### Your objective
Each entry must be reproduced precisely as it stands.

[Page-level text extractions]
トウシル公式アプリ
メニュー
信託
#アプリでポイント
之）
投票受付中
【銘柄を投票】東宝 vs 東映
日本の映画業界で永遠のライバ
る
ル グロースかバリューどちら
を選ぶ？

### Task solution
トウシル公式アプリ
メニュー
信託
#アプリでポイント
之）
投票受付中
【銘柄を投票】東宝 vs 東映
日本の映画業界で永遠のライバ
る
ル グロースかバリューどちら
を選ぶ？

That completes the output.